Şimdi gelelim meseleye. Türkiye Cumhuriyeti diye kendisini adlandıran terörist devlet, “Kürt” ve ya “Kürt Sorunu” denildiğinde hemen “eşkıya, bölücü, terörist” eskilerden ise “şaki” deyi veriyordu.
“Ya sen devletsin, bak, bu halkın yani-Kürt halkının-şöyle sıkıntıları var” dendiğinde “terörist görüşler, Türklüğe hakaret, bölücülük yapılıyor” diye tutturuyorlar. Ya kardaş kim sana hakaret ediyor, ya kim ülkeyi bölüyor-kaldı ki bu topraklar ezelden beri atalarımızın, halis ve muhlis Kürt memleketi ve onların yaşadıkları topraklardır-ve senin ne zaman ve nasıl işgal ettiğin ve kana buladığın tarihi belgelerle senin arşivinde. Kimsenin bölelim diye öyle bir görüş ve niyeti de yok. Sadece bu topraklarda yaşayan bu halkın-yani Kürt halkının-yaşadıkları; özgürlük, eşitlik, siyasal, örgütsel, kimlik, dil, ekonomik, sağlık, güvenlik, eğitim ve tabii ki geri bırakılmışlık gibi bir sürü sorunu var. Bunları nedeni sensin, hem yaratan sensin, hem de bunların devam ettirilmesinde ısrar eden sensin. O zaman bu soruna, yani Kürt Sorunu’na bir isim takmak gerekmez mi? Gerekir değil mi? O zaman nedir bu Ördek Ali numaraları? O kadar mı kendinden kuşkulanıyorsun? O kadar mı kirlerin var? O kadar mı güvensizsin kendine? O kadar mı toplum dışısın? Ya da gerçekten çok mu gizlediklerin var? Yani senin bilip de bizim bilmediklerimiz mi var acaba?

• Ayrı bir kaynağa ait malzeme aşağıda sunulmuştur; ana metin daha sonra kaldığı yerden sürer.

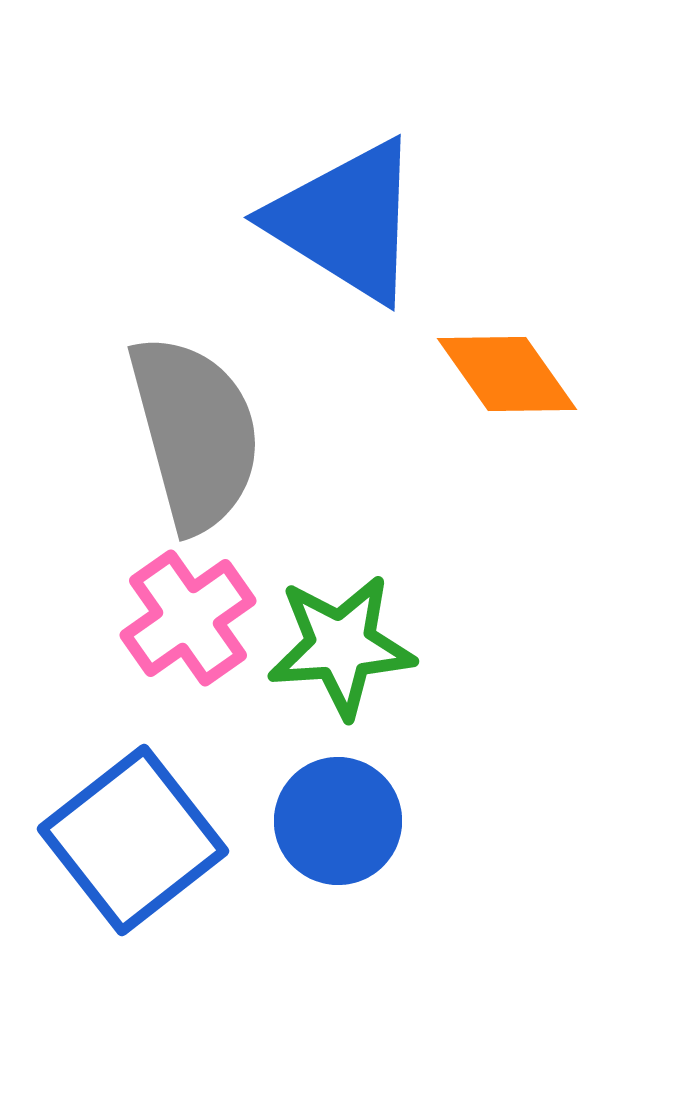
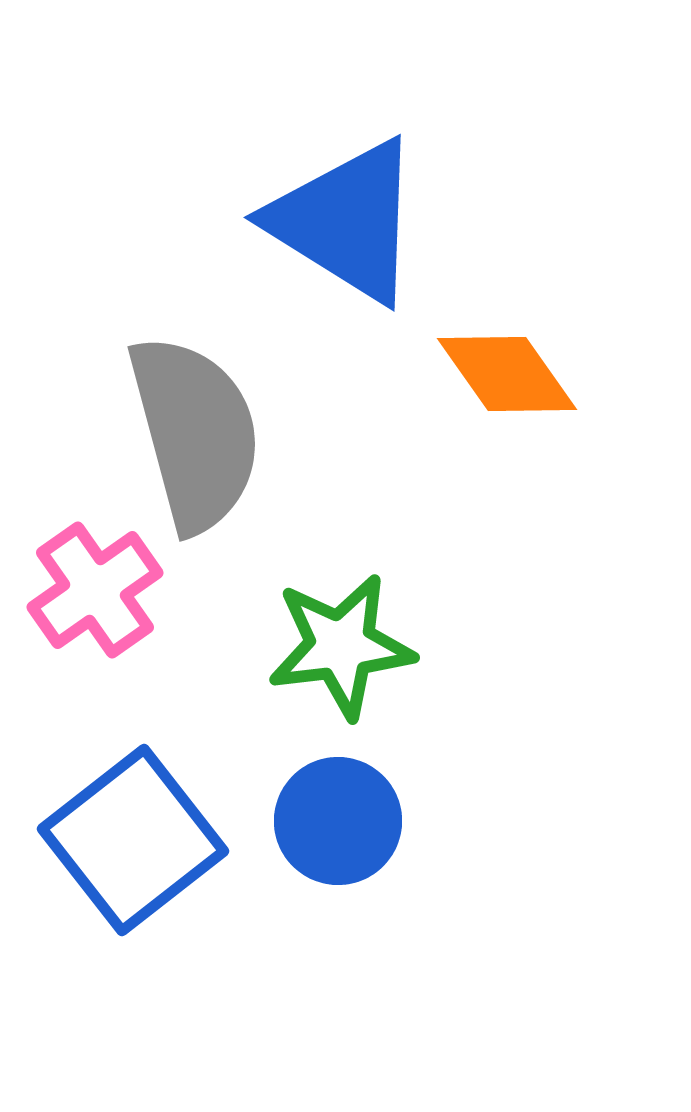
pink cross: moved 93 px left, 28 px up
green star: rotated 3 degrees counterclockwise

Türkiye cumhuriyeti devleti diye bilinen bu terörist devletin de sakladıkları ve yaptıkları vardır. Yani öyle derine işlemiş ki biz “Kürt, Kürt Sorunu, Kürdün hakları” dediğimizde hemen aklına ilk gelen “eşkıya, şaki, bölücü, anarşist” ve yeni moda deyimle de “terörist” deyi veriyor.
Değerli aydın ve Türk kemalistti Baskın Oran “Merhaba 1938” başlıklı makalesinde belgeler sunuyor. Şeyh Sait isyanında o kadar vahşet uygulayan Terörist Devlet, Kürdistan’ın başka sahalarında isyanların çıkmasına afallanıyor. Çünkü o kadar insanlık dışı uygulamalar var ki, aklı olanlar akıllarını başlarına alarak bir daha ayaklanmazlar. Mantık bu.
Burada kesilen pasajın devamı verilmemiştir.